(Records from a dataset)

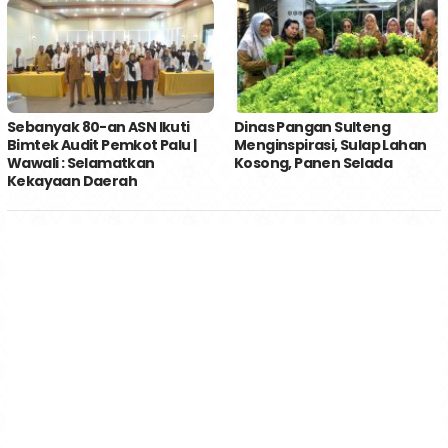
Sebanyak 80-an ASN Ikuti
Dinas Pangan Sulteng
Bimtek Audit Pemkot Palu |
Menginspirasi, Sulap Lahan
Wawali : Selamatkan
Kosong, Panen Selada
Kekayaan Daerah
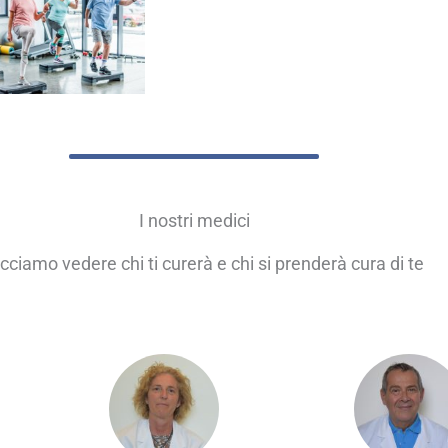
I nostri medici
acciamo vedere chi ti curerà e chi si prenderà cura di te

> **GOAL OF THE EXERCISE**
Pictures stay out of the copy; please restate every record above exactly.

> **PROBLEM SOLUTION**
Sebanyak 80-an ASN Ikuti
Dinas Pangan Sulteng
Bimtek Audit Pemkot Palu |
Menginspirasi, Sulap Lahan
Wawali : Selamatkan
Kosong, Panen Selada
Kekayaan Daerah
I nostri medici
acciamo vedere chi ti curerà e chi si prenderà cura di te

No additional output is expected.